At my workplace, I’m the code owner of much of our SQL code and I thus review a lot of SQL code that was written by other people. After I learned about SQL’s decode
function, I taught it to my colleagues and am always grateful when they use it.
As a data engineer, part of my job is to tidy up raw/unprocessed/"dirty" data.
Example#
I review many merge requests that contain SQL code like this:
select
case
when is_active = 'true' then true
when is_active = 'false' then false
else null
end as is_active
from some_table
The logic is not the point, it’s more about the structure/syntax of the code. In this case-expression, we examine one (and only one) column, is_active
, and look out for certain values it might contain. For a set of pre-defined values, we replace the original value with a different value. In this particular example, it bothers us that the column is_active
is of type text
rather than of type boolean
, and we want to fix that. The three expected values would be 'true'
, 'false'
and null
. There could also be unexpected strings in that column. As I said, the logic isn’t the point, and there are several approaches to achieve this particular goal. The point in this (maybe contrived) example is to replace the values of one particular column with other values. We want to use the/some values of the given column as "keys" of a pre-defined dictionary and replace all values in the given column either with the according "dictionary value" or a default value (null
in this example). Some values of a given column serve as code for another value, similar to an identifier, and we want to de-code that column.
I could replace the code above with this (in my opinion more readable) code:
select
decode(
is_active,
'true', true,
'false', false
) as is_active
from some_table
I know I could have solved that particular problem in different ways. To show you the true value of decode
, I’ll show you another example, and then I’ll explain why I like decode
so much.
I also didn’t specially handle the else null
case, since null
is the default and fallback.
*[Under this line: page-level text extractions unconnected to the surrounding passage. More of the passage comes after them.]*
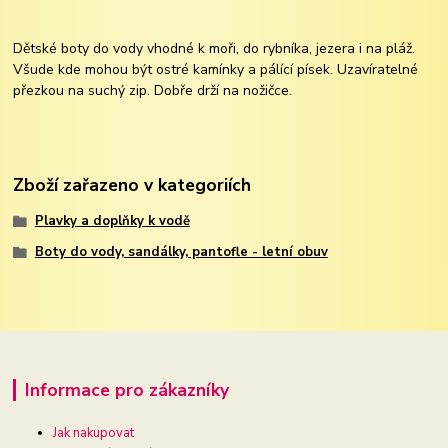
Dětské boty do vody vhodné k moři, do rybníka, jezera i na pláž.
Všude kde mohou být ostré kamínky a pálící písek. Uzavíratelné
přezkou na suchý zip. Dobře drží na nožičce.
Zboží zařazeno v kategoriích
Plavky a doplňky k vodě
Boty do vody, sandálky, pantofle - letní obuv
Informace pro zákazníky
Jak nakupovat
I could have explicitly handled the "default default" and write this equivalent, more verbose code instead:
…
'false', false,
null
) as is_active
…
Another example#
Consider this code:
select
case
when importance = 1 then 'high'
when importance = 2 then 'medium'
when importance = 3 then 'low'
else 'unimportant'
end as importance
from some_table
We have a column, importance
, that obviously contains numbers, and we want to map those numbers to (pre-defined) strings.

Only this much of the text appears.